Die Zeitschrift ,,Geschichte und Region" hat jedoch, und das wird deutlich im zweiten Teil der Diskussionsbeiträge, ihre Existenzberechtigung zweifellos aus einer gewissen Südtirol-Zentriertheit, die jedoch die europäische Perspektive in sich trägt und weit von einer ,,Regionalgeschichte" entfernt ist. So fragt Andrea di Michele in seinem Beitrag zur ,,Fabbrica d´identità" (Die Identitätsfabrik) nach der doppelten Kriegserinnerung des Südtiroler Kulturraums, wo die Deutschen alle als Nazis, die Italiener alle als Faschisten gesehen wurden, und sich die eine ethnische Gruppe stets in der Opferrolle, die andere in der Täterrolle sah und umgekehrt. Anhand einer Presseauswertung und Analyse der geschichtswissenschaftlichen Publikationen der letzten Jahrzehnte zeichnet er den Versuch der publizistischen Schöpfung einer imaginär geschlossenen italienischen Volkgruppe der Südtiroler nach. Brigitte Foppa stellt ihre literaturhistorische Studie anschließend unter die Frage, wie sich die tragische Erfahrung der gescheiterten Volksbefragung zur Aussiedlung der Deutschen, die sogenannte ,,Option" 1938, auf die Schaffung einer kollektiven Kriegserinnerung ausgewirkt hat. Da die Umsiedlungspläne durch den Krieg gestoppt wurden und sich 1945 der Traum von einer unabhängigen Republik Südtirol ebenfalls zerschlug, war das Thema jahrzehntelang der emotionale Nährboden für nicht unbeträchtliche Spannungen innerhalb der deutschen Südtiroler, die sich nach außen hin jedoch stets geschlossen gaben, um gegen den italienischen Staat als mächtige Minderheit aufzutreten. Erst in der Rückschau eines halben Jahrhunderts entfaltete sich das ganze Panorama der Zwänge und Möglichkeiten des Jahres 1938, und es wurde ab den späten 1980er-Jahren ein kritischer Blick auf die Motive der ,,Optanten" wie auch der ,,Dableiber" möglich.

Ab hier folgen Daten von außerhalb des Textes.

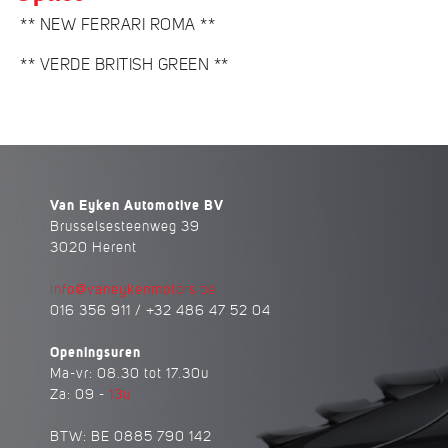
** NEW FERRARI ROMA **
** VERDE BRITISH GREEN **
Van Eyken Automotive BV
Brusselsesteenweg 39
3020 Herent
info@vaneykenmotors.be
016 356 911 / +32 486 47 52 04
Openingsuren
Ma-vr: 08.30 tot 17.30u
Za: 09 -
13u
BTW: BE 0885 790 142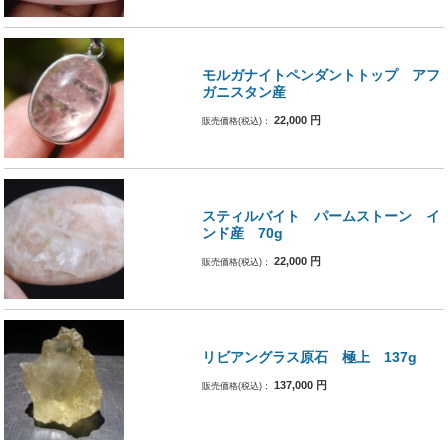
モルガナイトペンダントトップ アフ
ガニスタン産
22,000
円
販売価格(税込)：
スティルバイト パームストーン イ
ンド産 70g
22,000
円
販売価格(税込)：
リビアングラス原石 極上 137g
137,000
円
販売価格(税込)：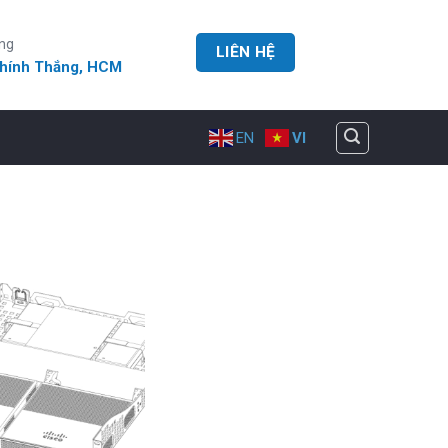
ng
LIÊN HỆ
Chính Thắng, HCM
EN
VI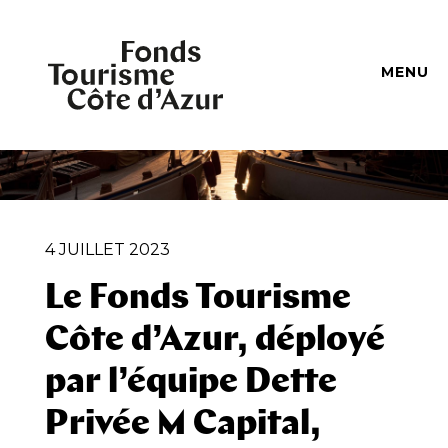
MENU
4 JUILLET 2023
Le Fonds Tourisme
Côte d’Azur, déployé
par l’équipe Dette
Privée M Capital,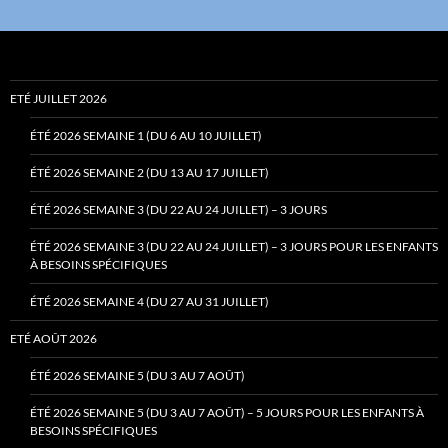
ETÉ JUILLET 2026
ÉTÉ 2026 SEMAINE 1 (DU 6 AU 10 JUILLET)
ÉTÉ 2026 SEMAINE 2 (DU 13 AU 17 JUILLET)
ÉTÉ 2026 SEMAINE 3 (DU 22 AU 24 JUILLET) – 3 JOURS
ÉTÉ 2026 SEMAINE 3 (DU 22 AU 24 JUILLET) – 3 JOURS POUR LES ENFANTS
À BESOINS SPÉCIFIQUES
ÉTÉ 2026 SEMAINE 4 (DU 27 AU 31 JUILLET)
ETÉ AOÛT 2026
ÉTÉ 2026 SEMAINE 5 (DU 3 AU 7 AOÛT)
ÉTÉ 2026 SEMAINE 5 (DU 3 AU 7 AOÛT) – 5 JOURS POUR LES ENFANTS À
BESOINS SPÉCIFIQUES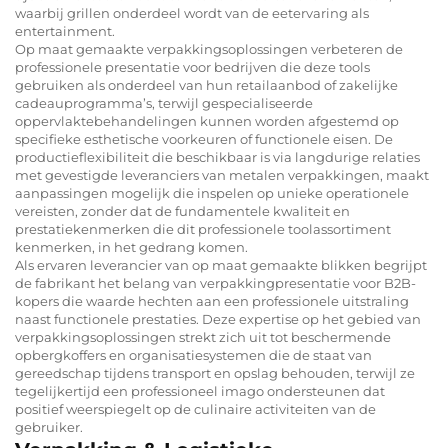
waarbij grillen onderdeel wordt van de eetervaring als
entertainment.
Op maat gemaakte verpakkingsoplossingen verbeteren de
professionele presentatie voor bedrijven die deze tools
gebruiken als onderdeel van hun retailaanbod of zakelijke
cadeauprogramma’s, terwijl gespecialiseerde
oppervlaktebehandelingen kunnen worden afgestemd op
specifieke esthetische voorkeuren of functionele eisen. De
productieflexibiliteit die beschikbaar is via langdurige relaties
met gevestigde leveranciers van metalen verpakkingen, maakt
aanpassingen mogelijk die inspelen op unieke operationele
vereisten, zonder dat de fundamentele kwaliteit en
prestatiekenmerken die dit professionele toolassortiment
kenmerken, in het gedrang komen.
Als ervaren leverancier van op maat gemaakte blikken begrijpt
de fabrikant het belang van verpakkingpresentatie voor B2B-
kopers die waarde hechten aan een professionele uitstraling
naast functionele prestaties. Deze expertise op het gebied van
verpakkingsoplossingen strekt zich uit tot beschermende
opbergkoffers en organisatiesystemen die de staat van
gereedschap tijdens transport en opslag behouden, terwijl ze
tegelijkertijd een professioneel imago ondersteunen dat
positief weerspiegelt op de culinaire activiteiten van de
gebruiker.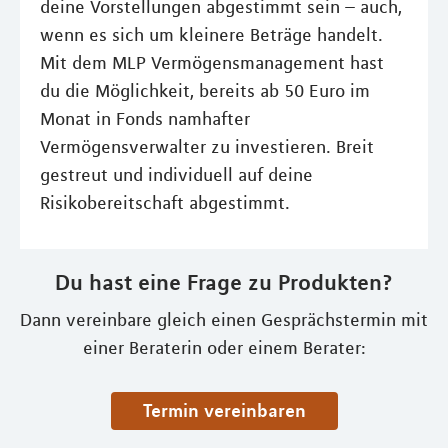
deine Vorstellungen abgestimmt sein – auch,
wenn es sich um kleinere Beträge handelt.
Mit dem MLP Vermögensmanagement hast
du die Möglichkeit, bereits ab 50 Euro im
Monat in Fonds namhafter
Vermögensverwalter zu investieren. Breit
gestreut und individuell auf deine
Risikobereitschaft abgestimmt.
Du hast eine Frage zu Produkten?
Dann vereinbare gleich einen Gesprächstermin mit
einer Beraterin oder einem Berater:
Termin vereinbaren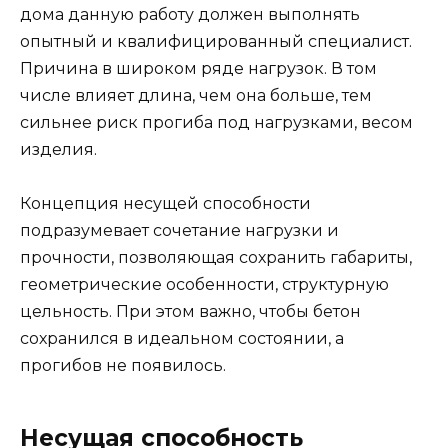
дома данную работу должен выполнять
опытный и квалифицированный специалист.
Причина в широком ряде нагрузок. В том
числе влияет длина, чем она больше, тем
сильнее риск прогиба под нагрузками, весом
изделия.
Концепция несущей способности
подразумевает сочетание нагрузки и
прочности, позволяющая сохранить габариты,
геометрические особенности, структурную
цельность. При этом важно, чтобы бетон
сохранился в идеальном состоянии, а
прогибов не появилось.
Несущая способность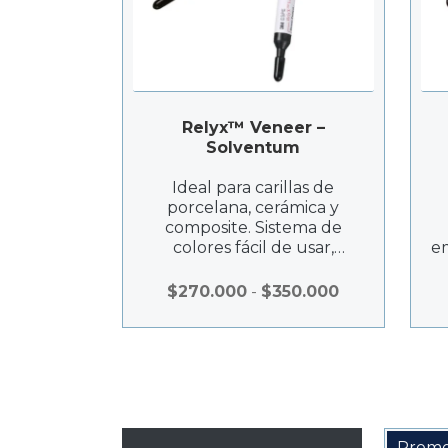
Relyx™ Veneer –
Solventum
Ideal para carillas de
porcelana, cerámica y
composite. Sistema de
colores fácil de usar,
em
adhesión fuerte, viscosidad
perfecta, y notable
Rango
$
270.000
-
$
350.000
estabilidad de color.
de
precios:
desde
$270.000
hasta
$350.000
Promo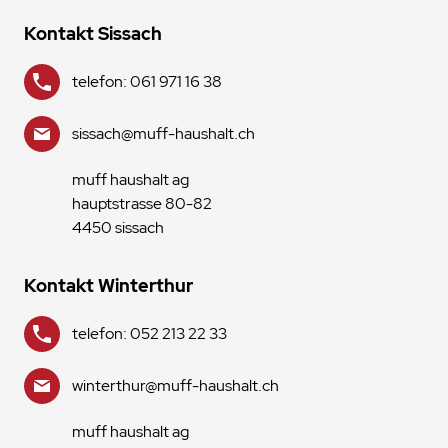
Kontakt Sissach
telefon: 061 971 16 38
sissach@muff-haushalt.ch
muff haushalt ag
hauptstrasse 80-82
4450 sissach
Kontakt Winterthur
telefon: 052 213 22 33
winterthur@muff-haushalt.ch
muff haushalt ag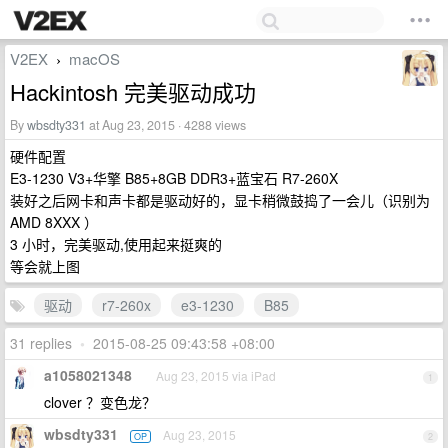
V2EX
macOS
›
Hackintosh 完美驱动成功
By
wbsdty331
at Aug 23, 2015 · 4288 views
硬件配置
E3-1230 V3+华擎 B85+8GB DDR3+蓝宝石 R7-260X
装好之后网卡和声卡都是驱动好的，显卡稍微鼓捣了一会儿（识别为
AMD 8XXX ）
3 小时，完美驱动,使用起来挺爽的
等会就上图
驱动
r7-260x
e3-1230
B85
31 replies
•
2015-08-25 09:43:58 +08:00
a1058021348
Aug 23, 2015 via iPad
1
clover ？变色龙？
wbsdty331
Aug 23, 2015
OP
2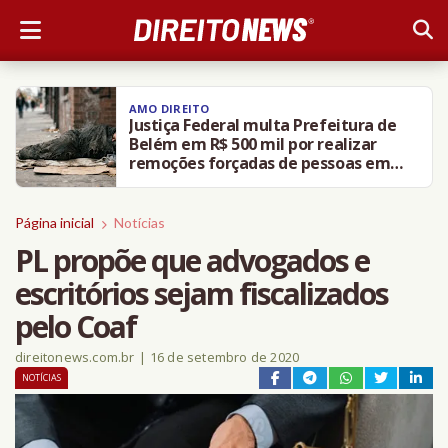
AMO DIREITO
Justiça Federal multa Prefeitura de
Belém em R$ 500 mil por realizar
remoções forçadas de pessoas em
situação de rua
Página inicial
Notícias
PL propõe que advogados e
escritórios sejam fiscalizados
pelo Coaf
direitonews.com.br
|
16 de setembro de 2020
NOTÍCIAS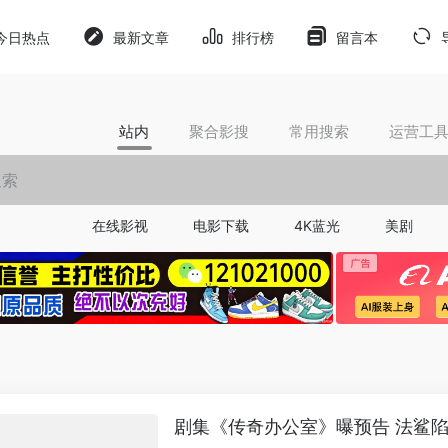
今日热点
最新文章
排行榜
留言本
站内
聚合影搜
常用搜索
运营工
在线影视
电影下载
4K蓝光
美剧
剧集《传奇办公室》曝预告 法鲨陷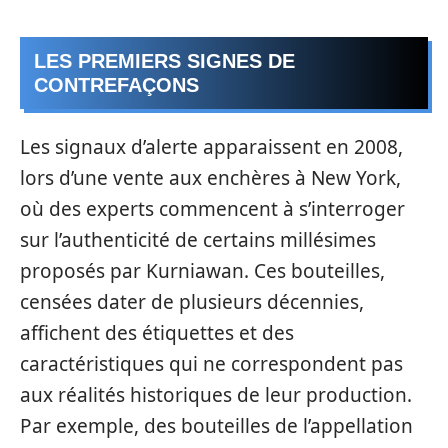
LES PREMIERS SIGNES DE
CONTREFAÇONS
Les signaux d’alerte apparaissent en 2008,
lors d’une vente aux enchères à New York,
où des experts commencent à s’interroger
sur l’authenticité de certains millésimes
proposés par Kurniawan. Ces bouteilles,
censées dater de plusieurs décennies,
affichent des étiquettes et des
caractéristiques qui ne correspondent pas
aux réalités historiques de leur production.
Par exemple, des bouteilles de l’appellation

Interessant sind die Kurzbeiträge im Schlussteil, dem ,,Forum", ein Spiegel der lebhaften Debatte während der Tagung vom 13.11.2003. So vertritt Leopold Steurer die These, dass gerade die Abkapselung in die jeweilige Ethnie und die beiderseitige Unfähigkeit zur Kommunikation untereinander eine Aufarbeitung der Vergangenheit unmöglich gemacht hat, und sich nicht zuletzt im Südtiroler Landtag, wie er an ausgewählten Beispielen aufzeigt, blockierte. Auch die Überlegungen von Tiziano Rosani zu den Erfolgen der italienischen Rechtspartei gerade in Bozen stimmen, vor dem Hintergrund der anderen Beiträge, besonders nachdenklich. Rosani kann zeigen, dass die Wählermotivation nicht etwa von einer Handvoll faschistischer Nostalgiker, sondern von einer völligen Verunsicherung innerhalb der jungen Italiener im Alto Adige Kunde gibt, die die starke Landesautonomie teilweise als Bedrohung ihrer ,,Italianität" empfinden und rechtspopulistischen Parteien eine Schutzmachtfunktion zuerkennen. Hochinteressant ist auch das Projekt von Wolfgang Weber und Walter Schuster, die mit einer Forschergruppe den Werdegang ehemaliger Nazifunktionäre nach 1945 nachzeichnen. Anhand eines Vergleichs zu den deutschen Bundesländern Baden-Württemberg und Bayern zeigen sich nicht nur regionale Unterschiede, sondern auch die Rolle der jeweiligen Besatzungsmacht, die über Grad und Intensität der Entnazifizierung entschied. Neben verschiedenen Forschungs- und Museumsprojekten zur Konservierung von kollektiver Kriegserinnerung mithilfe von Zeitzeugeninterviews verdient das Trentiner Erinnerungs-Projekt um die Flüchtlinge aus Istrien, Dalmatien und Fiume/Rijeka im Verlauf des 20. Jahrhunderts Erwähnung, das die europäische Perspektive noch um die slowenische erweitert. Interessant liest sich zudem Ulrich Beuttlers Rezeptionsgeschichte des britischen Dokumentarfilms ,,Fascist Legacy", in dem es um die italienischen Kriegsverbrechen in Äthiopien und in Jugoslawien geht und dessen Ausstrahlung seit 1990 vom italienischen Staatsfernsehen RAI verhindert wird.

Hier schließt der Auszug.